Smoking, on the other hand, may
put the brakes on mental speed, researchers report in the November
15th issue of the American Journal of Epidemiology.
They found that both smokers and
non-drinkers in their study scored lower on tests of mental speed
and flexibility--an effect comparable to that of being about 4
years older.
"The results certainly give an
additional motivation to stop smoking," the study's lead author,
Dr. Sandra Kalmijn of the University Medical Center Utrecht in
the Netherlands, told Reuters Health.
The study of nearly 2,000 mostly
middle-aged adults in the Netherlands showed that those who reported
moderate drinking 5 years earlier logged better scores on timed
mental tasks, with the association being particularly strong among
women.
As for smoking, participants who
5 years earlier had said they currently smoked performed more
poorly on these same measures, compared with their non-smoking
peers. Self-described former smokers appeared to fall somewhere
in between, Kalmijn and her colleagues note.
Past research, mostly in older
adults, has suggested that both moderate drinking and refraining
from smoking may protect against age-related mental decline. Investigators
suspect that effects on the body's blood vessels may help explain
both relationships.
For example, smoking can lead to
hardening and narrowing of the blood vessels supplying the brain,
and the habit is an established risk factor for stroke and vascular
dementia--a form of dementia caused by an inadequate blood supply
to the brain. Light-to-moderate drinking, on the other hand, is
thought to benefit the cardiovascular system, possibly by improving
cholesterol levels or by reducing blood clotting.
However, Kalmijn and her colleagues
point out, chronic, heavy drinking can also be toxic to brain
cells.
Whereas it is clear smokers should
be encouraged to quit, Kalmijn said, "the drinking issue is more
complicated. I don't propose to encourage alcohol drinking."
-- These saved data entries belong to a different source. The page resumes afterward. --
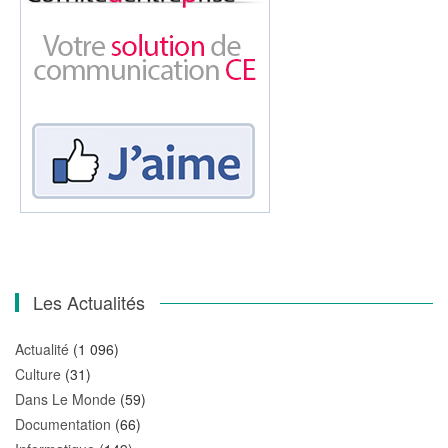
Les Actualités
Actualité
(1 096)
Culture
(31)
Dans Le Monde
(59)
Documentation
(66)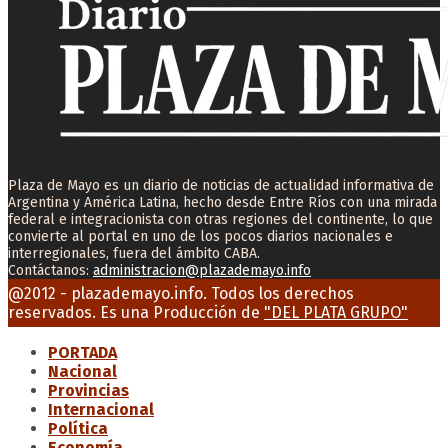
Plaza de Mayo es un diario de noticias de actualidad informativa de
Argentina y América Latina, hecho desde Entre Ríos con una mirada
federal e integracionista con otras regiones del continente, lo que
convierte al portal en uno de los pocos diarios nacionales e
interregionales, fuera del ámbito CABA.
Contáctanos:
administracion@plazademayo.info
Facebook
Twitter
Instagram
Youtube
Email
@2012 - plazademayo.info. Todos los derechos
reservados. Es una Producción de
"DEL PLATA GRUPO"
PORTADA
Nacional
Provincias
Internacional
Política
Economía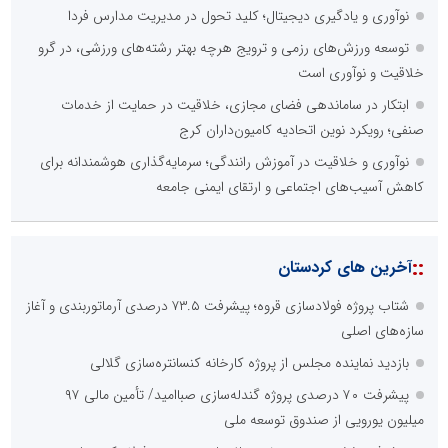
نوآوری و یادگیری دیجیتال؛ کلید تحول در مدیریت مدارس فردا
توسعه ورزش‌های رزمی و ترویج هرچه بهتر رشته‌های ورزشی، در گرو
خلاقیت و نوآوری است
ابتکار در ساماندهی فضای مجازی، خلاقیت در حمایت از خدمات
صنفی؛ رویکرد نوین اتحادیه کامیون‌داران کرج
نوآوری و خلاقیت در آموزش رانندگی؛ سرمایه‌گذاری هوشمندانه برای
کاهش آسیب‌های اجتماعی و ارتقای ایمنی جامعه
::
آخرین های کردستان
شتاب پروژه فولادسازی قروه؛ پیشرفت ۷۳.۵ درصدی آرماتوربندی و آغاز
سازه‌های اصلی
بازدید نماینده مجلس از پروژه کارخانه کنسانتره‌سازی گلالی
پیشرفت ۷۰ درصدی پروژه گندله‌سازی صباامید/ تأمین مالی ۹۷
میلیون یورویی از صندوق توسعه ملی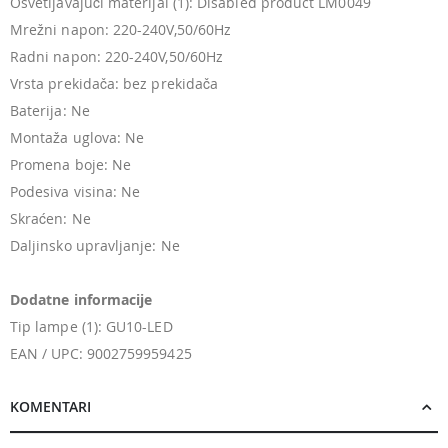
Osvetljavajući materijal (1): Disabled product LM0049
Mrežni napon: 220-240V,50/60Hz
Radni napon: 220-240V,50/60Hz
Vrsta prekidača: bez prekidača
Baterija: Ne
Montaža uglova: Ne
Promena boje: Ne
Podesiva visina: Ne
Skraćen: Ne
Daljinsko upravljanje: Ne
Dodatne informacije
Tip lampe (1): GU10-LED
EAN / UPC: 9002759959425
KOMENTARI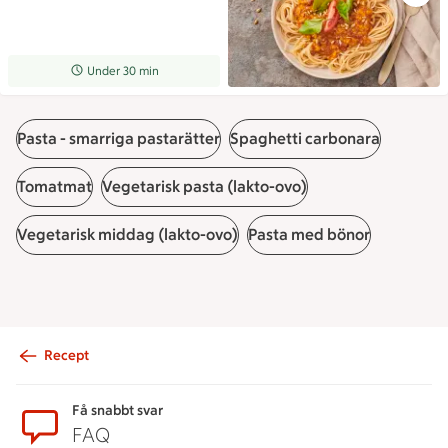
Receptet tar Under 30 min att tillaga
Under 30 min
Pasta - smarriga pastarätter
Spaghetti carbonara
Tomatmat
Vegetarisk pasta (lakto-ovo)
Vegetarisk middag (lakto-ovo)
Pasta med bönor
Recept
Sidfot
Få snabbt svar
FAQ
Instead, she added, it's more appropriate
to conclude that people who are "very moderate" drinkers can probably
keep up the habit.
The researchers also note that
the mental effects their study tied to smoking and drinking in
middle age were "small, and for most people, probably not even
noticeable."
"But," Kalmijn said, "I do expect
that these differences will become more pronounced when people
become older, and eventually, it will be noticeable."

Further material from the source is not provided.